Der krönende Abschluss der lächerlichen Debatte um seine SS-Vergangenheit bestand darin, dass Günter Grass das Landgericht Berlin bemühte, weil er sein Persönlichkeitsrecht verletzt sah. Die FAZ hatte zwei Briefe veröffentlicht, die Grass dem ehemaligen Wirtschaftsminister Schiller geschrieben und in denen er diesen aufgefordert hatte, endlich seine Vergangenheit als Mitglied der SA und der NSDAP offen zu legen. Toll! Das muss Grass erst mal jemand nachmachen. Hält seine unschöne Vergangenheit sechzig Jahre unter dem Teppich, geriert sich aber gleichzeitig als moralischer Saubermann, der anderen ins Gewissen redet. Grass konnte nie plausibel erklären, warum er erst nach sechzig Jahren mit seiner SS-Vergangenheit herausrückte, er hat immer nur einen lustigen Eiertanz aufgeführt, wenn er gefragt wurde, weil es auf die Frage nämlich auch keine Antwort gibt, die irgendeinen Sinn ergeben oder auch nur eine Spur von Glaubwürdigkeit enthalten würde. Dennoch tut Grass so und redet ununterbrochen um den heißen Brei herum. Von Süddeutschen Zeitung darauf angesprochen, wird Grass schnell sehr allgemein: »Aber ich habe ja während all der Jahre nie einen Hehl daraus gemacht, dass meine Generation auf unerklärliche Art und Weise von dieser Ideologie gefangen gewesen ist.« Und dann beginnt Grass eine große Jammertirade: »Und daraus habe ich meine Lehren gezogen, das hat mich zu einem engagierten Bürger in diesem Staat gemacht – über Jahrzehnte hinweg. Und das zählte auf einmal alles nicht mehr. Was zählte, war nur das, was man daraus zu lesen glaubte und was man zuspitzte und dann zu einer Kampagne gemacht hat.«

Wie immer fühlte sich Grass als verfolgte Unschuld, ein Stück, das er mit großem Erfolg immer wieder aufgeführt hat, ein Evergreen, und immer hatte er damit Erfolg. »Was hier in der Presse vor sich geht – eine Gleichmacherei, ein Niedermachen und ein Ausmaß an Niedertracht, wie ich es bisher nicht erlebt hatte!« Überhaupt sei die deutsche Presse »entartet«, sagte Grass, und wieder blitzte der kleine Nazi in ihm auf, denn das hatte auch Goebbels schon behauptet. Nur widerwillig und auf die nationalsozialistische Konnotation aufmerksam gemacht, nahm Grass das Wörtchen mit einem »na gut, ich korrigiere das Wort« zurück. Zumindest sollte man da vielleicht mal erwähnen, daß Grass ganz gut an der »entarteten« Presse verdient hat, denn wenn sie ihn nicht in die Schlagzeilen gehievt hätte, wie hätte dann sein ödes Zeug unter die Leute kommen sollen? Jede Presse ist eine gute Presse. Das weiß auch Günter Grass, der sich zum wievielten Male auch immer überlegt, auszuwandern, weil er sich so unverstanden, so gemein und ungerecht behandelt fühlt.

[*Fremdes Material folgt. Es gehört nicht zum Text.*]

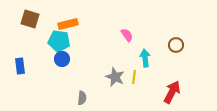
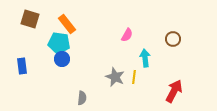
orange rectangle: moved 1 px left; rotated 66 degrees clockwise
pink semicircle: rotated 64 degrees clockwise
cyan pentagon: moved 2 px down
brown circle: moved 3 px left, 6 px up
blue rectangle: moved 2 px right
red arrow: moved 2 px right, 1 px up
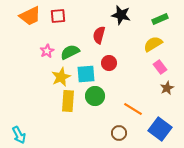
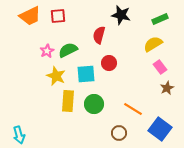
green semicircle: moved 2 px left, 2 px up
yellow star: moved 5 px left, 1 px up; rotated 24 degrees counterclockwise
green circle: moved 1 px left, 8 px down
cyan arrow: rotated 12 degrees clockwise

Zutiefst verletzt hat er die Wunden, die ihm zugefügt wurden, zeichnerisch und lyrisch verarbeitet, denn schließlich muss man das Eisen schmieden, so lange es heiß ist. Zur Leipziger Buchmesse legte er ein großformatiges Buch vor. »Dummer August« heißt es, und darin rechnet er mit seinen Feinden von heute ab, die unbedingt nachholen wollen, wozu die SS 1945 keine Zeit mehr hatte: Ihm eine Kennziffer in den Arm zu tätowieren. Glauben Sie nicht? Bitte schön. In Grass‘ wunderbar verquaster Lyrik heißt das so: »Als alles in Scherben fiel, / hat man uns Jungs, dem letzten Aufgebot, / nicht mehr die Kennzahl der Blutgruppe / in des Armes Innenhaut tätowiert. // Das soll nun nachgeholt werden; / die Helden von heute / bestehen darauf. // Aber ich halte nicht hin; / bin schon gezeichnet für jeden, / der lesen will. // Sie kennen die Scham nicht, / nur des Scharfrichters Ehrgeiz juckt sie, / verletzend zu sein.« Und man fragt sich: Wer war jetzt eigentlich bei der SS?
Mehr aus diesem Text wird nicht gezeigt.